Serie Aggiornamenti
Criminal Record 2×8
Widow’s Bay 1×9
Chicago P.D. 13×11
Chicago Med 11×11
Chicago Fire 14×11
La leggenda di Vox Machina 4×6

§ Work task:
The lines from the one containing "Criminal Record 2×8" through the last line of the records are to be transcribed exactly, with nothing else added.

§ Expected answer:
Criminal Record 2×8
Widow’s Bay 1×9
Chicago P.D. 13×11
Chicago Med 11×11
Chicago Fire 14×11
La leggenda di Vox Machina 4×6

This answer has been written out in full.